4-Star-Rating

Five months ago, the apocalyptic ‘Jolt’ turned the majority of humankind into the atavistic savages 27-year-old Jay Garvey calls ‘Hyenas’ on account of their insane, shrieking laughter.

A terrified Jay is tempted from his bolthole in a Liverpool book shop when he learns the whereabouts of the only boat that hasn’t been scuttled by the deranged militia leader known as Sergeant Pepper.

As a brutal winter closes in, Jay, and the small band of survivors he collects along the way, must avoid death and capture to take advantage of this single, slim window of escape. Goodreads


Hyenas is a subtle book. Yes it does have zombies, gore and terror aplenty, nevertheless there is this  low hum which vibrates throughout with restrained intensity that gives this book unexpected depths.

To expand on this point further would mean revealing plot points. Which I am loathed to do, knowing it would fundamentally ruin the story.  This has to be a spoiler free review, so you are given the opportunity to enjoy this book as much as I did.   Suffice to say, there is a very good reason why Jay, our hero is hunkered down in a Liverpool book shop after the Jolt (end of the world as he knew it) occurred.

I guess the crux of the matter is why do some people become zombies and others do not? 
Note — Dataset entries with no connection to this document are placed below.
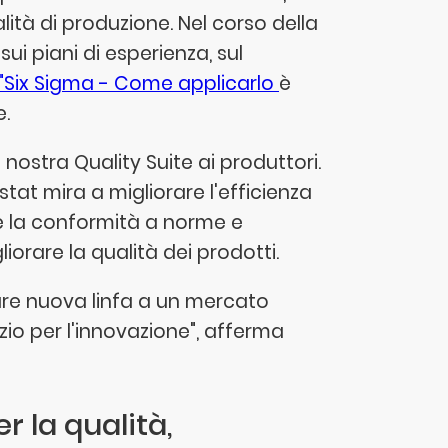
ità di produzione. Nel corso della
ui piani di esperienza, sul
"Six Sigma - Come applicarlo
è
e.
la nostra Quality Suite ai produttori.
istat mira a migliorare l'efficienza
ire la conformità a norme e
liorare la qualità dei prodotti.
dare nuova linfa a un mercato
io per l'innovazione", afferma
 la qualità,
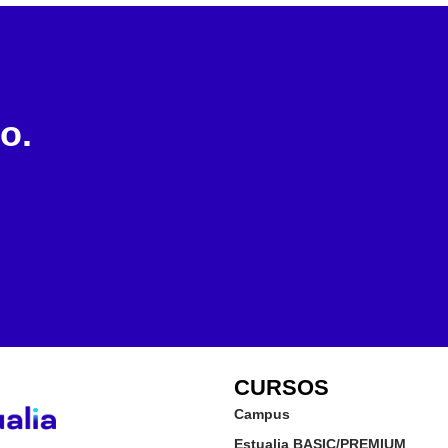
o.
CURSOS
Campus
Estualia BASIC/PREMIUM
And can human and zombie coexist peacefully? Is that even possible when common humanity is lost?

In Hyenas, they can not.  By cunning intellect and sheer numbers, zombies are at the top of the food chain with humans as their prey.  This  truly is a battle of wits, brawn and luck that save the survivors – (individuals or in groups) to fight on and endure another battle on their escape from the city.  Jay isn’t the only survivor and to further complicate matters there are human groups who are at odds with each other about how to address the crisis, which of course adds to the tension.

Will Jay join the right set, obtain safety in numbers and a shared purpose or accept the wrong offer?
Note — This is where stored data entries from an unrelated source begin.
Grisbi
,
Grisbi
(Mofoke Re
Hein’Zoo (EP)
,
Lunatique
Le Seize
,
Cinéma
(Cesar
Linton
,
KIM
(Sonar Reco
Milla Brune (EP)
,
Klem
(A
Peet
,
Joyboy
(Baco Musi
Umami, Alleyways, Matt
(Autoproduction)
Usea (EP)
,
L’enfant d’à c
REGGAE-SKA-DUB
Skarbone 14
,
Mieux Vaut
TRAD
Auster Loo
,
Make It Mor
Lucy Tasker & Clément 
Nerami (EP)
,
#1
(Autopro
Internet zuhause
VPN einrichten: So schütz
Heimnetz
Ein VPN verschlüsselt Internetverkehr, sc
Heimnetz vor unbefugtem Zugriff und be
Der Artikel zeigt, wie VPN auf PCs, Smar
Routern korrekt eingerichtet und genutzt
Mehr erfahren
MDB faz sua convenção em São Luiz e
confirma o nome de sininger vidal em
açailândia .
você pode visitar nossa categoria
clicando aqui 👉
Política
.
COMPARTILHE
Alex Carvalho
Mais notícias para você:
The level of tension is kept high as the reader is thrust front and centre along with Jay and his merry band as they dart from place to place to avoid a gruesome death from the undead or conscription in a zombie resistance army.  My heart was in my mouth due to the relentless pace, coupled with the evidence of the rapid eradication of society, made it painful to watch.  This is a visual book and would be awesome as a movie. 

What do we value in the world? Society, People, Places, Things?

The characters were interesting and varied. Humans were normal people caught up in a tragedy of epic proportions. Flawlessly exhibiting the expected internal reflection and strain with one another. The zombie characters were intelligent and purposeful. The prose lovely, lyrical and amusing in places, the dialogue realistic,  and the depiction of Liverpool vivid.  Hyenas sold the city to me. 

What also worked particularly well was  Jay’s backstory and how it was told in flashback. The thread of sadness throughout illustrating all that was lost in the Jolt was poignant. These tender moments from memory,  paused the present –  which was bloody carnage, – added value then sent the reader hurtling back to  flight or flight in the now.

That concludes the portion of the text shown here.